Task instructions:
Once you find the line below that has "Reklamation", output it and every line after it exactly, stopping after the line that has "Copyright © 2026 Krogsgaard-Jensen A/S", with no pictures.

-- Stored data follows --

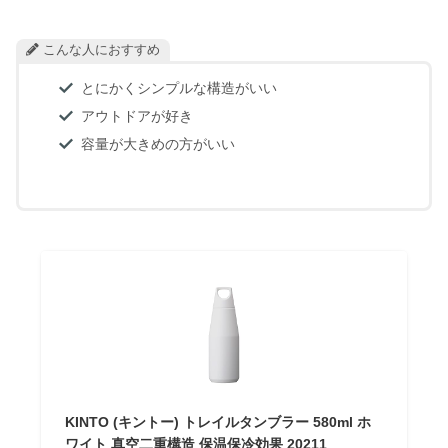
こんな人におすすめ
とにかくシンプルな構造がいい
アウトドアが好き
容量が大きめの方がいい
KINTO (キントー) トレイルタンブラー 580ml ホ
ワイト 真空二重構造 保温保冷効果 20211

-- Stored data concluded --
-- Stored data follows --

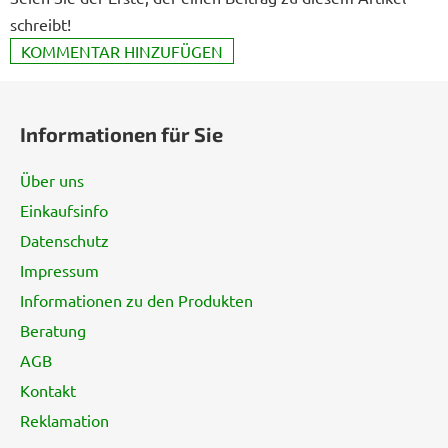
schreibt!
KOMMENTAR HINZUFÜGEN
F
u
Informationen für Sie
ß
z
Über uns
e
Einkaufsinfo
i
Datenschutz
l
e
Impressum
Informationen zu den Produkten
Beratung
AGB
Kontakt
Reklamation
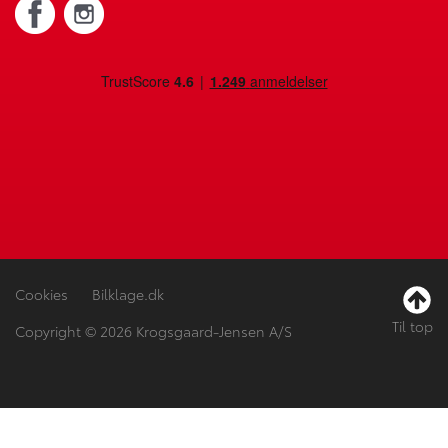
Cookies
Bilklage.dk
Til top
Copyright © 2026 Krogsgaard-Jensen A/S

-- Stored data concluded --

Task response:
Reklamation
Cookies
Bilklage.dk
Til top
Copyright © 2026 Krogsgaard-Jensen A/S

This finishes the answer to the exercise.